Is there nowhere left that is family friendly?  Do I have to keep my children in the house all the time in order to keep them from being subjected to drugs, alcohol, foul language, and sexual perversion?  I know that at some point in thier lives they will  have to face all of those things, but at six years old they should only be worried about which swing to swing on, not what the green stuff is all over Daddy's shoes.

Wednesday, July 7, 2010

Walking

Sixteen months of wondering when it was going to happen...


Now we begin wondering when he will slow down!!


Guess this means I have to get him some shoes now?

Tuesday, July 6, 2010

Pa's Hat

It seems that one of the favorite pastimes for Noah and Jonah this weekend while at the river was trying on Pa's hat and posing for the camera...


...I'm not sure if Pa ever did get his hat back!

Monday, July 5, 2010

July 4th

It is a family tradition to spend July 4th down at Land's End on the river.  We have done this since I was a teenager and this year was no exception.  We got in late Friday night and were all up early Saturday morning in time to enter the kids in the parade.  The theme this year was "Things To Do At Land's End".  We decided to incorporate Land's End church, the ocean, and the beach.  Our entry was titled Salvation, Sand, and Sea.  Mom did most of the decorating since we did not get in until after midnight the night before the parade.

Noah was the salvation part of our entry.  We attached a Bible to his bike along with sign that read "Jesus is my best friend...Come to church when at Land's End!"

Micah was the sea in our entry.  He rode in a wagon covered in blue and he threw out water balloons.  Jonah was the sand.  He rode in a wagon with a sand castle and he was the one that got to throw candy to the crowds.

The "older generation" (Mom, Mr. Jimmie, and Granny Faye) watched from the sidelines.


After the parade, we sat around waiting for the winners to be announced.  The boys won 2nd place this year!

After the parade was  over, Joe and I left the napping boys with my Mom and we headed into Beaufort to do a little car shopping.  It was not until we were in the middle of the dealership that I remembered that we had all worn matching outfits for the parade and had neglected to change before going shopping.  I felt like such a dork!!!

Sunday Morning we all got up and went to church on the water.  It was a beautiful service and they had over 200 in attendance.


The rest of Sunday was spent playing on the beach and in the water waiting on the fireworks to start that night.
Noah, Jonah, Micah, and friend Brianna had a blast playing together.

Now that Micah is FINALLY walking, he too had a blast in the sand and surf!
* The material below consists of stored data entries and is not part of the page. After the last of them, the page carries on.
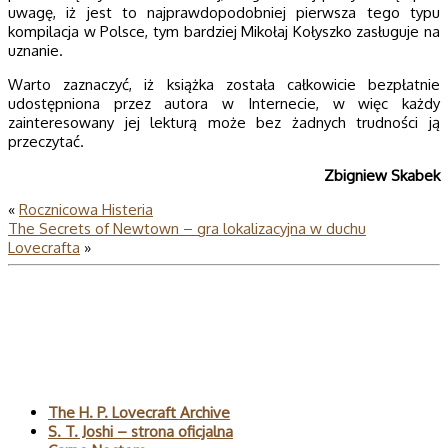
uwagę, iż jest to najprawdopodobniej pierwsza tego typu
kompilacja w Polsce, tym bardziej Mikołaj Kołyszko zasługuje na
uznanie.
Warto zaznaczyć, iż książka została całkowicie bezpłatnie
udostępniona przez autora w Internecie, w więc każdy
zainteresowany jej lekturą może bez żadnych trudności ją
przeczytać.
Zbigniew Skabek
«
Rocznicowa Histeria
The Secrets of Newtown – gra lokalizacyjna w duchu
Lovecrafta
»
Polecane
The H. P. Lovecraft Archive
S. T. Joshi – strona oficjalna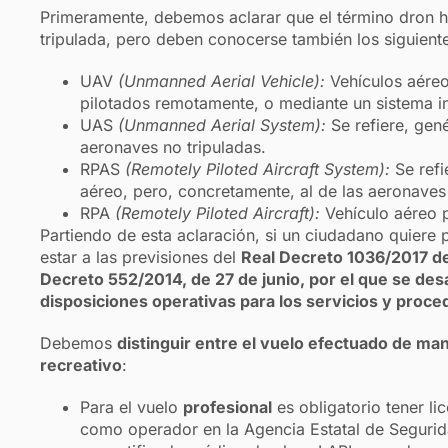
Primeramente, debemos aclarar que el término dron h
tripulada, pero deben conocerse también los siguient
UAV
(Unmanned Aerial Vehicle):
Vehículos aéreo
pilotados remotamente, o mediante un sistema i
UAS
(Unmanned Aerial System):
Se refiere, gen
aeronaves no tripuladas.
RPAS
(Remotely Piloted Aircraft System):
Se refi
aéreo, pero, concretamente, al de las aeronave
RPA
(Remotely Piloted Aircraft):
Vehículo aéreo 
Partiendo de esta aclaración, si un ciudadano quiere 
estar a las previsiones del
Real Decreto 1036/2017 de
Decreto 552/2014, de 27 de junio, por el que se desa
disposiciones operativas para los servicios y proc
Debemos
distinguir entre el vuelo efectuado de man
recreativo
:
Para el vuelo
profesional
es obligatorio tener li
como operador en la Agencia Estatal de Segurid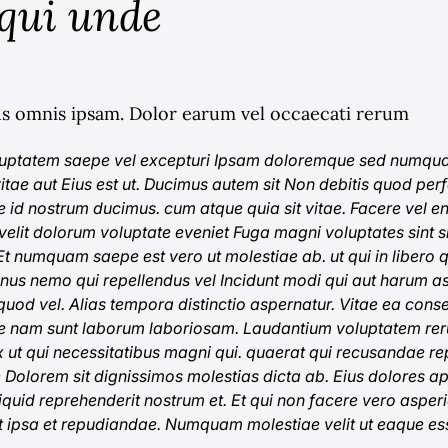
qui unde
ibus omnis ipsam. Dolor earum vel occaecati rerum
voluptatem saepe vel excepturi Ipsam doloremque sed numq
itae aut
Eius est ut. Ducimus autem sit Non debitis quod per
id nostrum ducimus. cum atque quia sit vitae. Facere vel e
elit dolorum voluptate eveniet Fuga magni voluptates sint si
 Et numquam saepe est vero ut molestiae ab. ut qui in libero 
inus nemo qui repellendus vel Incidunt modi qui aut harum
uod vel. Alias tempora distinctio aspernatur. Vitae ea cons
tore nam sunt laborum laboriosam. Laudantium voluptatem re
Ex ut qui necessitatibus magni qui. quaerat qui recusandae re
re Dolorem sit dignissimos molestias dicta ab. Eius dolores a
quid reprehenderit nostrum et. Et qui non facere vero asperi
st ipsa et repudiandae. Numquam molestiae velit ut eaque es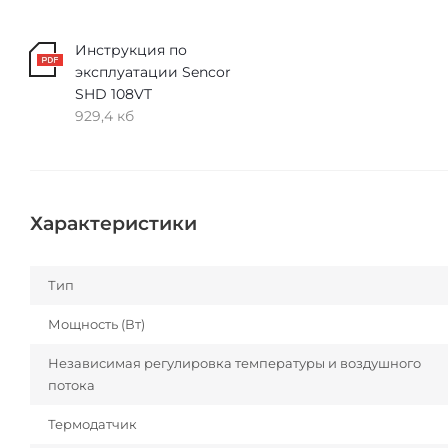
Инструкция по
эксплуатации Sencor
SHD 108VT
929,4 кб
Характеристики
Тип
Мощность (Вт)
Независимая регулировка температуры и воздушного
потока
Термодатчик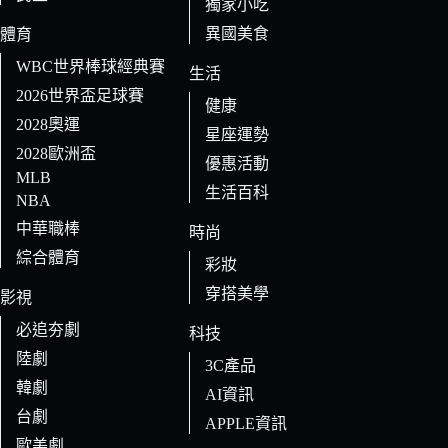
獨家小吃
異國美食
體育
WBC世界棒球經典賽
生活
2026世界盃足球賽
健康
2028奧運
星座運勢
2028歐洲盃
優惠活動
MLB
生活百科
NBA
中華職棒
時尚
綜合體育
彩妝
穿搭美學
影視
必追夯劇
科技
陸劇
3C產品
韓劇
AI資訊
台劇
APPLE資訊
歐美劇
All in all it was a great weekend.  We had perfect weather, good food, and lots of fellowship.  However, that pesky dark cloud even found us on our mini vacation.  On the way back from fireworks last night, Noah tripped over a tree root (while barefoot) and I think he may have broken a little bone in his foot.  Not only that, but after he went to sleep, he fell off of the top bunk.  He is now sporting a huge bruise across his back from the landing.  Hopefully his foot looks better in the morning and we will not be headed in to get an x-ray.  We have been enjoying the sun shine too much to let that dark cloud come back!

It's Been A While

With the hovering dark cloud and a packed Summer schedule, I have not posted on here in a while. This past week was probably one of the busiest weeks of the year as butter beans, peas, and okra were ready in the garden, my car kept dying (remember that dark cloud?), I worked outside the home two days, Joe had three loads that had to get to Maryland, and I taught VBS at our church. The theme was Saddle Ridge Ranch and could not have suited my kids any better. They all had a blast pretending they were on a dude ranch and learning about Jesus. I did get one picture of the three of them after the closing program Friday evening. Micah would not keep his hat on and Jonah is only wearing one shoe, but hey, you take what you can get...right?


As soon as the VBS closing program was over, we picked up Granny Faye and headed out to Land's End to spend the holiday weekend with Grammy and Pa. Hopefully I will have those pictures from Mom to load on here soon.